Aysen.- La música en periodos de pandemia se ha posicionado como una plataforma integral en sus diferentes estilos, no es ajeno ver en estos tiempos, diversidad de conciertos ofrecidos a diferentes públicos de manera online.

En este contexto el destacado barítono chileno, Javier Arrey que actualmente radica en Estado Unidos, se ha mantenido siempre en contacto y colaborando con el Servicio Nacional de Menores (Sename) es por ello, que en esta oportunidad ha querido estar presente de manera virtual con los jóvenes de la Residencia Familiar y el Centro de justicia juvenil de la región de Aysén, compartiendo una jornada interactiva y lúdica con los adolescentes y funcionarios.

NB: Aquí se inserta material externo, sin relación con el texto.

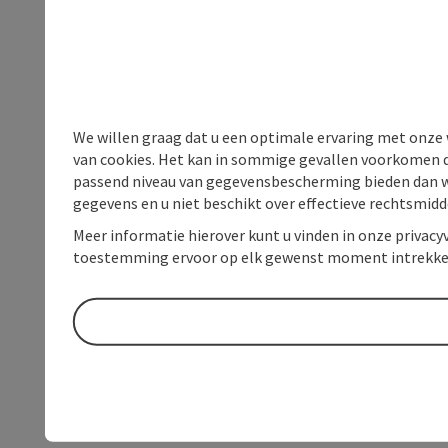
We willen graag dat u een optimale ervaring met onze w
van cookies. Het kan in sommige gevallen voorkomen da
passend niveau van gegevensbescherming bieden dan wel 
gegevens en u niet beschikt over effectieve rechtsmidd
Meer informatie hierover kunt u vinden in onze privacyv
toestemming ervoor op elk gewenst moment intrekke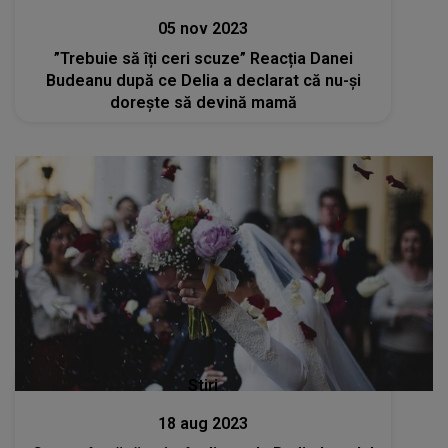
05 nov 2023
”Trebuie să îți ceri scuze” Reacția Danei
Budeanu după ce Delia a declarat că nu-și
dorește să devină mamă
Stiri
18 aug 2023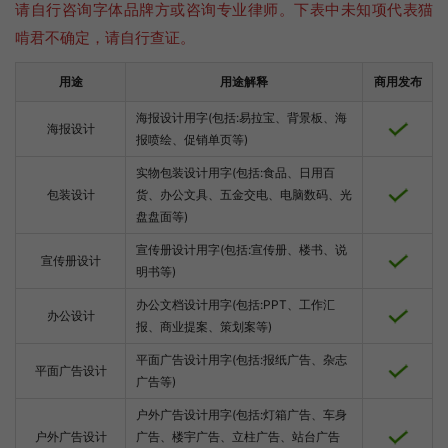
请自行咨询字体品牌方或咨询专业律师。下表中未知项代表猫
啃君不确定，请自行查证。
用途
用途解释
商用发布
海报设计用字(包括:易拉宝、背景板、海
海报设计
报喷绘、促销单页等)
实物包装设计用字(包括:食品、日用百
包装设计
货、办公文具、五金交电、电脑数码、光
盘盘面等)
宣传册设计用字(包括:宣传册、楼书、说
宣传册设计
明书等)
办公文档设计用字(包括:PPT、工作汇
办公设计
报、商业提案、策划案等)
平面广告设计用字(包括:报纸广告、杂志
平面广告设计
广告等)
户外广告设计用字(包括:灯箱广告、车身
户外广告设计
广告、楼宇广告、立柱广告、站台广告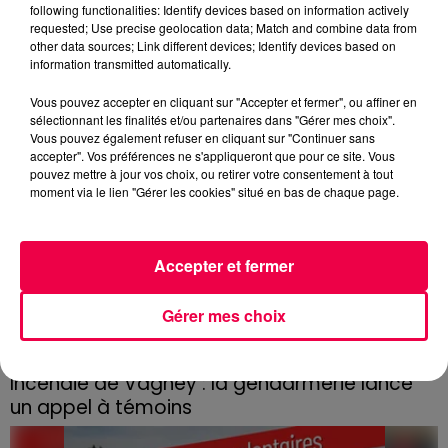
dans les Vosges
following functionalities: Identify devices based on information actively
requested; Use precise geolocation data; Match and combine data from
other data sources; Link different devices; Identify devices based on
information transmitted automatically.
Vous pouvez accepter en cliquant sur "Accepter et fermer", ou affiner en
sélectionnant les finalités et/ou partenaires dans "Gérer mes choix".
Vous pouvez également refuser en cliquant sur "Continuer sans
accepter". Vos préférences ne s'appliqueront que pour ce site. Vous
pouvez mettre à jour vos choix, ou retirer votre consentement à tout
moment via le lien "Gérer les cookies" situé en bas de chaque page.
Accepter et fermer
Gérer mes choix
3 août 2026
Incendie de Vagney : la gendarmerie lance
un appel à témoins
Le feu, parti d'une haie avant de se propager au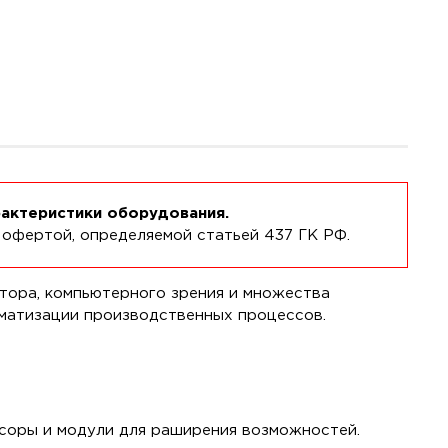
рактеристики оборудования.
 офертой, определяемой статьей 437 ГК РФ.
ятора, компьютерного зрения и множества
матизации производственных процессов.
соры и модули для раширения возможностей.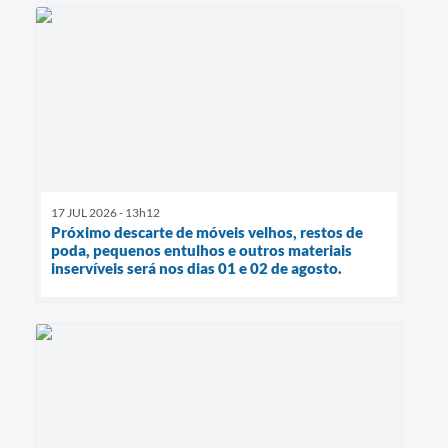
17 JUL 2026 - 13h12
Próximo descarte de móveis velhos, restos de
poda, pequenos entulhos e outros materiais
inservíveis será nos dias 01 e 02 de agosto.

El Proyecto “Compartir música, compartir amor” lleva un par de años funcionando, con el objetivo de llevar la ópera a lugares y audiencia que usualmente no tienen accesos a este tipo de espectáculos, pudiendo generar de esta manera un espacio solido en torno al arte e integrando cambios culturales a todas las poblaciones.

Al respecto, Gabriela Bahamonde, directora regional Aysén del Sename, señaló que “esta significativa iniciativa cultural, permitió a las /os jóvenes vivenciar experiencia, promover valiosas instancias educativas y cultural, que les ayudará en su fase de desarrollo de identidad, explorar otras alternativas musicales. Queremos agradecer el compromiso y solidaridad de Javier Arrey, que evidencio su profundo cariño a los/as jóvenes de la Residencia Familiar y Centro de Justica Juvenil Coyhaique, agregar que para nosotros como Servicio es muy importante que la comunidad pueda comprender que garantizar los derechos y el bienestar de los niños, niñas y adolescentes, es un rol que nos compete contribuir a todos como sociedad”.

Por su parte, Javier Arrey, cantante de ópera chileno, sostuvo que “producto de la pandemia, decidí desarrollar acciones en esta línea, pero a través de internet, a partir de esto nace el “Primer ciclo de Visitas Virtuales Compartir música, Compartir amor”, a todas las residencias y centros del Sename a lo largo de Chile, así como también a algunos colegios. El objetivo es sacar a los niños/as y adolescentes de toda la tensión que se vive por la pandemia, utilizando la música y el amor como herramientas…el resultado ha sido tremendo. Quiero destacar también a varios colaboradores que se han unido de forma anónima enviando también pizzas a los niños/as y adolescentes en algunas de estas visitas, haciendo de la experiencia algo aún más especial”.

Arrey, destaca, además, sobre el encuentro que tuvo con los jóvenes en Coyhaique: “la experiencia fue espectacular y la recepción de los jóvenes, como siempre, extraordinaria y muy motivadora. Siempre es una alegría constatar el enorme interés que existe en los jóvenes por la música y el Arte en general. Esto me confirma la importancia que tiene el poder acercar la ópera y la música a todos, especialmente en tiempos tan difíciles como los que vivimos” añadió.

Finalmente, el barítono concluyó que ha tenido comunicación con algunas autoridades de la región, para poder realizar el proyecto “compartir música, compartir amor”, incluyendo charlas y concierto de manera presencial en esta zona, una vez finalizada la crisis sanitaria.